Each bracketed section is a slot where a number of variations could fit. A greeting might take the form of a “hi,” “hello,” or “how’s it going?” and still have the same meaning.

Train as you go

This method involves launching a minimum viable product (chatbot) and then analyzing its conversation histories to improve it. The downside is that you are training your bot at the expense of your customers, but the upside is that you get to train your bot using data from relevant scenarios (i.e. real customer interactions with your chatbot). Regardless of how you train your bot initially, training as you go should be a step you take at some point in your bot development/maintenance lifecycle

Some final tips to keep in mind

Last but not least, here are some final pro tips from yours truly.

1. Set up a development workflow

Having a workflow allows you to experiment with different methods and evaluate their effectiveness. Building chatbots require a lot of testing and having a clear process will help.

2. Be prepared to handle failure

We’re far from reaching 100% accuracy with chatbots. It’s bound to fail sometimes, and when it does, you should consider how to handle that failure. For example, chatbots often frustrate clients by trying to answer queries they aren’t fully equipped to handle. Instead of doing this, Chatbots should be built so that they are able to identify and acknowledge gaps in their ability. They can then hand-off customers to live chat support agents when necessary.

3. Keep ethical concerns in mind

We’re entering uncharted territory when it comes to AI, and it’s important to be diligent when we’re working with technology this powerful. Make sure customers know they’re interacting with a bot and be transparent with what kind of data you’re collecting. Also, if it’s possible for children to come across your bot, you need to consider whether the content is appropriate.

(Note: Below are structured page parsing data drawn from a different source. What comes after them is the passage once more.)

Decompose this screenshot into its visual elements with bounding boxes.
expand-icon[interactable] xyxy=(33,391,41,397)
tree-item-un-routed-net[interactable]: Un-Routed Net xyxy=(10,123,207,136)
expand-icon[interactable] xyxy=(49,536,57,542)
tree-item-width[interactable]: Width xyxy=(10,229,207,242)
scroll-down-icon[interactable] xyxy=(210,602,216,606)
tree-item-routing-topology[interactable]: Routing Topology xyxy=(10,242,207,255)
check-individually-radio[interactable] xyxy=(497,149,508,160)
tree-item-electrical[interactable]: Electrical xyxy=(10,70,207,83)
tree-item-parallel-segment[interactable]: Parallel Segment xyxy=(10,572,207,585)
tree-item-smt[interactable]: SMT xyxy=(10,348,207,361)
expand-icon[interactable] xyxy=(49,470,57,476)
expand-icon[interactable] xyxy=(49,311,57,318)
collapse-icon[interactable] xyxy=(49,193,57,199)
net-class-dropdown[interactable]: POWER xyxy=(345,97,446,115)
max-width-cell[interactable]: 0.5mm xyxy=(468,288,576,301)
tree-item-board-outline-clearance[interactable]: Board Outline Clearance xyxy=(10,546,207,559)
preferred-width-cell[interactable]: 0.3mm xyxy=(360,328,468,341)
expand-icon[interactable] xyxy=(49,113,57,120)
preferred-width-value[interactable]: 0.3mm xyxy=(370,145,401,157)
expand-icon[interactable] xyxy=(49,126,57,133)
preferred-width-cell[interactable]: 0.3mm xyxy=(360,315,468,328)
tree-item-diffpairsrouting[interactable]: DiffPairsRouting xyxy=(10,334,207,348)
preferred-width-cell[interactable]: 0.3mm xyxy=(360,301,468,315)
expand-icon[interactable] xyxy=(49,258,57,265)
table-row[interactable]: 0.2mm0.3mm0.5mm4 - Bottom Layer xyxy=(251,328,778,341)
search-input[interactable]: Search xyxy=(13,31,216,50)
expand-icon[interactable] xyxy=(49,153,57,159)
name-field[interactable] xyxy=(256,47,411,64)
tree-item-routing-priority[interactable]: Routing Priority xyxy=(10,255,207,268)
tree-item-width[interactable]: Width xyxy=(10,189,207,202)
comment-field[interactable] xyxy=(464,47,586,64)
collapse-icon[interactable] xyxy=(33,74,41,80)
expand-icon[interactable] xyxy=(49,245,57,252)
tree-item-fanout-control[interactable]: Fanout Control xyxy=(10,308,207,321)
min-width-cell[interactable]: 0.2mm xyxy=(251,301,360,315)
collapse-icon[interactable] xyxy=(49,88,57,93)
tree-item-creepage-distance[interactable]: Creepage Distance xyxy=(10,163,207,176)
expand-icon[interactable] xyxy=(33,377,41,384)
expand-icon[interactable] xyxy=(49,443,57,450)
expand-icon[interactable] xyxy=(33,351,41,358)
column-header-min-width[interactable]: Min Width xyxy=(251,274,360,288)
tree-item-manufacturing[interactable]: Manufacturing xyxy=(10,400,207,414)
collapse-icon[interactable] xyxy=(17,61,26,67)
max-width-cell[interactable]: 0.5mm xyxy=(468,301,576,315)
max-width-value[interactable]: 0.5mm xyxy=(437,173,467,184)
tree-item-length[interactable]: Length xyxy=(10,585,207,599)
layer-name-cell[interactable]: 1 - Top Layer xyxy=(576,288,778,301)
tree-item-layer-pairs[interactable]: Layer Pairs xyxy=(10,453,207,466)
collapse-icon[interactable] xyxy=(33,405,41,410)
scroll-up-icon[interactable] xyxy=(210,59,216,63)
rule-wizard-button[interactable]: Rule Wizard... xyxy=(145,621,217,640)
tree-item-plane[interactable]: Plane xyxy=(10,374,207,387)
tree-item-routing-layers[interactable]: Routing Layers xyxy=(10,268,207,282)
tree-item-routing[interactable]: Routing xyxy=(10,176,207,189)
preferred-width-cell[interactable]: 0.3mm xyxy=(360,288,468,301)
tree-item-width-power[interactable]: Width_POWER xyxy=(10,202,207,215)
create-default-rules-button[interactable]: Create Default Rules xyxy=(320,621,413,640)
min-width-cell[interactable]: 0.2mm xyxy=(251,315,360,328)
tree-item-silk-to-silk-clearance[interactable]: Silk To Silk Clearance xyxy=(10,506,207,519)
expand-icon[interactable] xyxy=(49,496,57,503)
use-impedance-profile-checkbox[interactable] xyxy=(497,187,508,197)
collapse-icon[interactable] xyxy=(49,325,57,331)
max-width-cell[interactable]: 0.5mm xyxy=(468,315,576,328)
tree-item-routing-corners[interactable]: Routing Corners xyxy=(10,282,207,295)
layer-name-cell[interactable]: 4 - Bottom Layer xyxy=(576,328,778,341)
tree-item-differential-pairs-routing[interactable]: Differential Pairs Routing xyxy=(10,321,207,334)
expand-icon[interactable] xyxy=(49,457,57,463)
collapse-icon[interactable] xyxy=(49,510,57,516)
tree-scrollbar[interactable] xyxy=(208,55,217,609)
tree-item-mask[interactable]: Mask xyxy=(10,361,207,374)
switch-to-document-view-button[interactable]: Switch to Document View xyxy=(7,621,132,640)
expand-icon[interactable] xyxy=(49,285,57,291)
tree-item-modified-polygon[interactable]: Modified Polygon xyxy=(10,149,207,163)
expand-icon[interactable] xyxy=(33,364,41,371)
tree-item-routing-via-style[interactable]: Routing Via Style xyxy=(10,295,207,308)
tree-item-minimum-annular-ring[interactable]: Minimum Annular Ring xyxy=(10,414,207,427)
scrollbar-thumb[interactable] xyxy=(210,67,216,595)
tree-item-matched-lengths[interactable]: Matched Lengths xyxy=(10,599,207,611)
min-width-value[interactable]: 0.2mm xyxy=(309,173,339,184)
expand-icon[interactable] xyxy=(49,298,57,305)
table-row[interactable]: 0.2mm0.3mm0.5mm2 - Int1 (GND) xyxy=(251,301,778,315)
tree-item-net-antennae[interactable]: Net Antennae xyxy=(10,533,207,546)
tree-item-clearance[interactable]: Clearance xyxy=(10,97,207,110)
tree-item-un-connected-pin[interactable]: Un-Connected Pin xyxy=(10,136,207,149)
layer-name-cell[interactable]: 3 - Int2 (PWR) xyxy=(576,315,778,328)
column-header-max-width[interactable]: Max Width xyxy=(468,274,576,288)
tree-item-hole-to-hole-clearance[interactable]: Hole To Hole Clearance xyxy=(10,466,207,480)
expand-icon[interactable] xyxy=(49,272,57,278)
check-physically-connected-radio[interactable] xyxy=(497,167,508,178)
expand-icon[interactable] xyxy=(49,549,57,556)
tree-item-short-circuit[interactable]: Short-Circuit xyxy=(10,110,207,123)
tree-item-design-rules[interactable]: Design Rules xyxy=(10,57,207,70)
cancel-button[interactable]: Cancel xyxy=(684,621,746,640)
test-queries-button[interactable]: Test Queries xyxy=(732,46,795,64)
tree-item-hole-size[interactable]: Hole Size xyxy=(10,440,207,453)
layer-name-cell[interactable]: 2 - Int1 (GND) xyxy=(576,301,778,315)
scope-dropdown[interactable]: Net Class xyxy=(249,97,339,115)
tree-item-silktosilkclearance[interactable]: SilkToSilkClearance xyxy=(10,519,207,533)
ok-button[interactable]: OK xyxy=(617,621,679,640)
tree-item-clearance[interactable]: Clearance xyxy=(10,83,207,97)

4. Bigger isn’t always better

In fact, the smaller the domain, the better the bot. As mentioned earlier, the reason why virtual assistants like Siri and Google Assistant are so bad at their job is because they’re given too many. It’s a jack of all trades and master of none type situation. Successfully training a chatbot to do its job well requires a significant amount of data. We’re not yet at the point where a fully functional AI assistant is feasible. If you want your chatbot to be good at what it does, keep its purpose/goal small.

We’ve only grazed the surface

Like the heading implies, we’ve barely scratched the tip of the NLP iceberg. As more and more research is invested into NLP, technological innovation will only give rise to more NLP models that could disrupt how businesses of the future are run. If you’re interested in diving deeper, three current NLP projects that I highly recommend reading into during lunch break are IBM Project Debater, Google Duplex, and OpenAI GPT-2. Speaking of lunch,

/jarvis, when did you schedule lunch for again? My stomach is growling.